Artist

Satan

Genre: Metal ,Heavy Metal ,New Wave of British Heavy Metal ,Speed/Thrash Metal
Origin: U.S.A
Listen on Coda
Among the New Wave of British Heavy Metal groups, few histories prove as tangled as that of the outfit best known as Satan. The musicians repeatedly altered their identity—Blind Fury and Pariah represent merely two of the temporary designations chosen whenever the members believed their original title hindered commercial prospects—and their path continually crossed those of other North East ensembles, particularly Blitzkrieg and Skyclad.

Toward the close of 1980 in Newcastle, England, vocalist Trevor Robinson, guitarists Steve Ramsey and Russ Tippins, bassist Graeme English, and drummer Andy Reed formed a reasonably stable unit that would eventually adopt the Satan name.

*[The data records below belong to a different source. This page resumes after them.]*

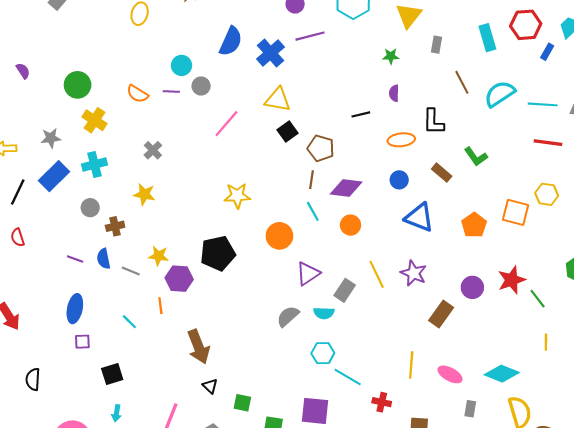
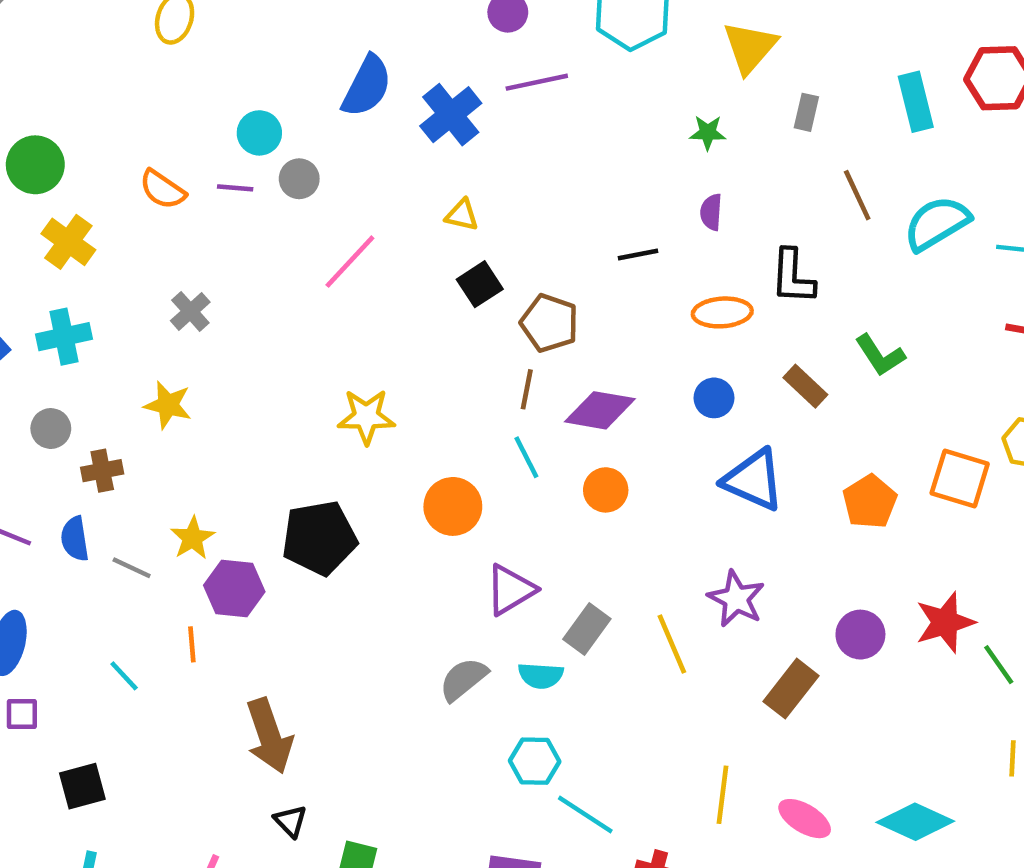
yellow triangle: (278, 100) -> (462, 215), size x0.6
yellow star: (159, 256) -> (193, 538), turned 30
yellow line: (377, 274) -> (672, 644), moved

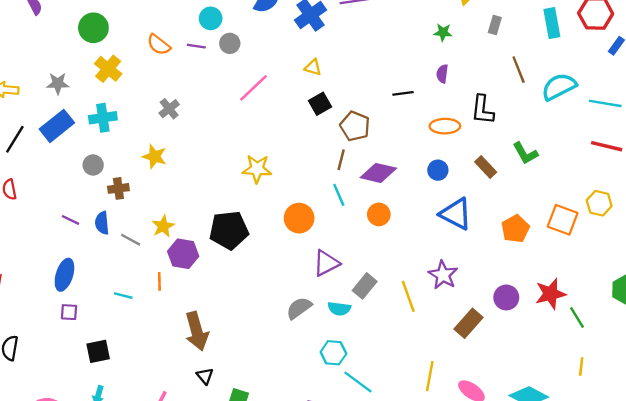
cyan line: (124, 676) -> (123, 296), turned -36

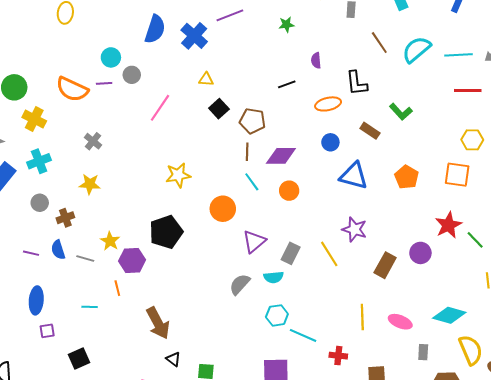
green star: (443, 32) -> (286, 25), moved
orange semicircle: (159, 45) -> (72, 89), size x1.5
orange square: (563, 220) -> (457, 175), moved
purple circle: (506, 297) -> (420, 253), moved

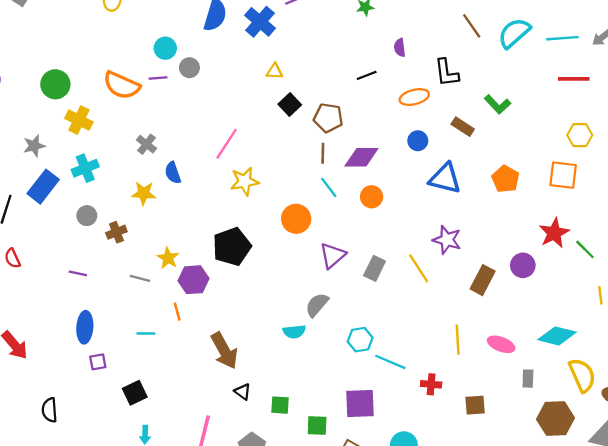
pink line: (160, 108) -> (227, 144), moved
blue semicircle: (58, 250) -> (173, 173), moved
cyan semicircle: (274, 277) -> (294, 332), moved

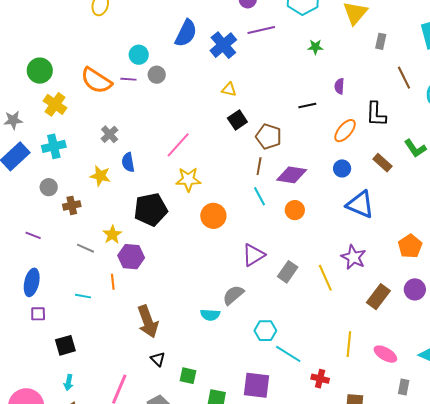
orange ellipse: (414, 97) -> (345, 131), turned -45
orange pentagon: (505, 179) -> (410, 246), moved
orange circle: (296, 219) -> (213, 216), moved
black pentagon: (232, 247) -> (151, 210), moved

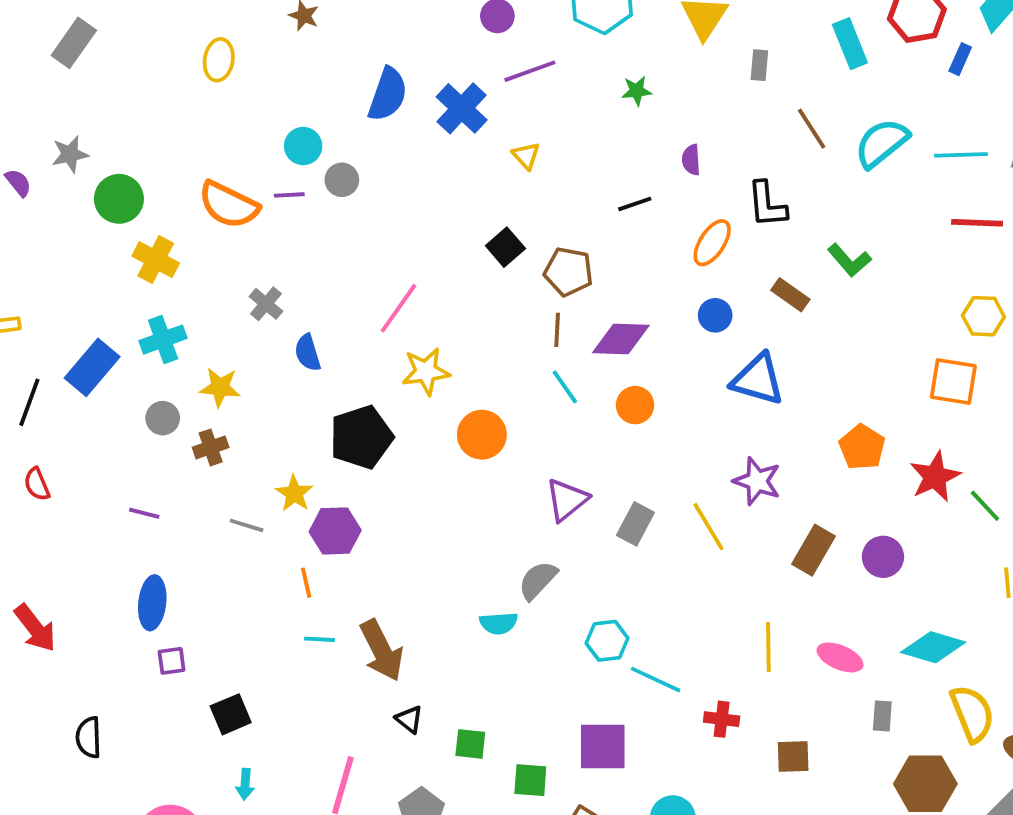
yellow triangle: (229, 89) -> (526, 156), moved, turned 42
gray star: (13, 120) -> (70, 154), moved
yellow star: (100, 176) -> (220, 387), moved
purple circle: (415, 289) -> (883, 557), moved
cyan line: (83, 296) -> (320, 639), moved

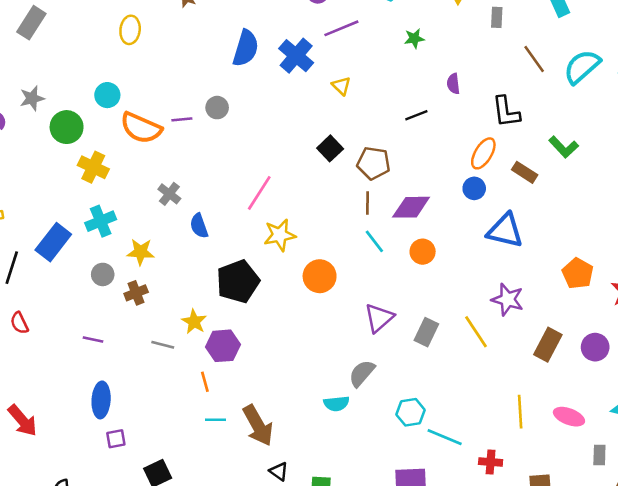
cyan circle: (303, 146) -> (107, 95), moved
orange ellipse: (712, 243) -> (483, 153), moved

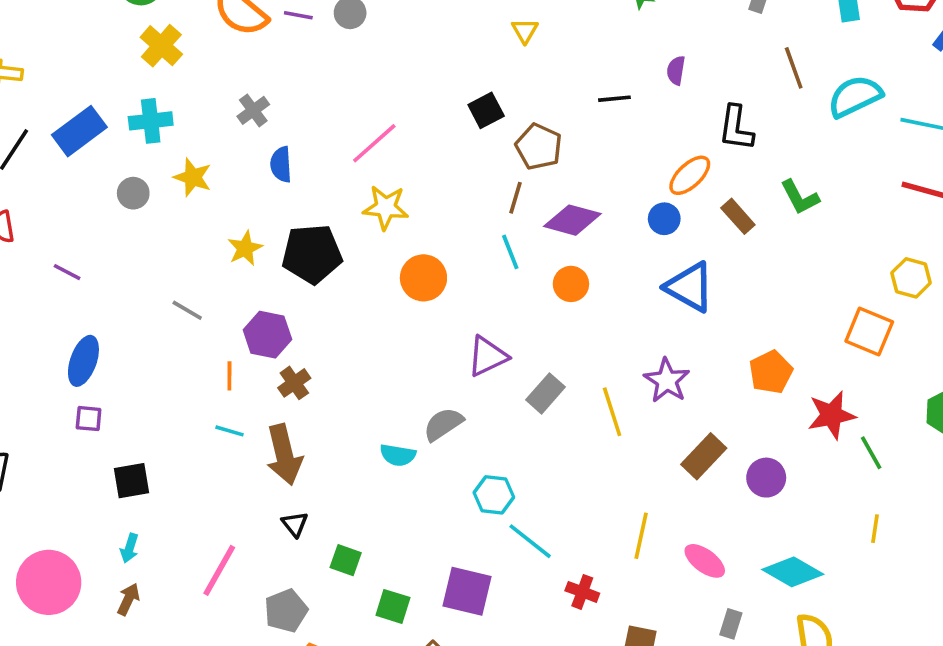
brown cross: (136, 293) -> (294, 383), moved, turned -30
yellow star: (194, 322) -> (245, 248), moved
purple line: (93, 339) -> (67, 272), moved

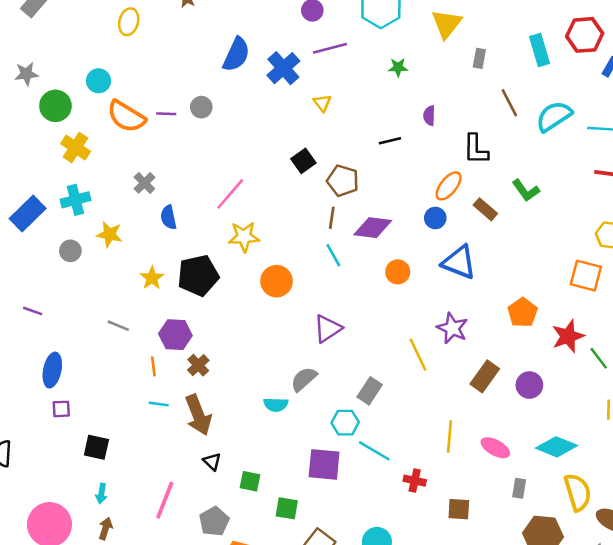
orange circle: (571, 284) -> (398, 272), moved
gray rectangle: (546, 393) -> (370, 391), moved
black square: (131, 481) -> (96, 447), turned 30
purple square: (467, 591) -> (324, 464), moved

Independent label Guardian Records issued the band’s debut single, the soon-to-be-collectable “Kiss of Death,” in the opening months of 1982. After drummer Sean Taylor joined and the group cycled through replacement singers, first Ian Swift and then the more seasoned Brian Ross (ex-Blitzkrieg), work commenced on a debut album. The intensely heavy, near-thrash Court in the Act appeared in January 1984 via Neat Records and received largely favorable notices. A well-received European tour followed, yet momentum faltered when Ross departed shortly after returning home to revive Blitzkrieg.

Former Blind Fury frontman Lou Taylor, previously of Kevin Heybourne’s post-Angel Witch project, stepped in, but his assertive influence prompted the band to adopt the Blind Fury moniker, generating fan confusion and severing continuity with the recently issued Court in the Act. Taylor also urged a stylistic softening, resulting in the more hard-rock-oriented Out of Reach, issued by the fledgling Roadrunner label in 1985. Its weak sales swiftly prompted second thoughts about both the musical shift and the name change, leading to Taylor’s dismissal and a swift reversion to Satan.

Signing with Germany’s Steamhammer imprint, the band recruited vocalist Michael Jackson (distinct from the pop icon) and returned to heavier material, first with the 1986 Into the Future EP and then the 1987 near-return to form Suspended Sentence. Both releases performed more strongly on the Continent, where the group toured with Running Wild that year, than in the U.K., underscoring a broader geographic realignment in heavy metal audiences that likewise affected contemporaries Savage and Jaguar. By this point Satan’s prospects appeared limited, and the musicians once again discarded their name in favor of the seemingly more flexible Pariah. That incarnation recorded three albums before several members later joined the avant-folk-thrash collective Skyclad.

Satan resurfaced for a single 2004 performance at Germany’s Wacken Open Air festival, yet nearly a decade passed before the group reentered the studio. Life Sentence, their third official full-length, arrived in 2013 on Listenable Records and was supported by North and South American dates. The following year the musicians recorded their fourth album, Atom by Atom, which surfaced in autumn 2015. In April 2018 Satan announced their signing to Metal Blade Records and immediately resumed studio work. That June they revealed a September release for Cruel Magic, engineered and mixed by Dave Curle and Dario Mollo. To preview the ten-track set, the band issued a video for the lead single “The Doomsday Clock” and scheduled an American tour.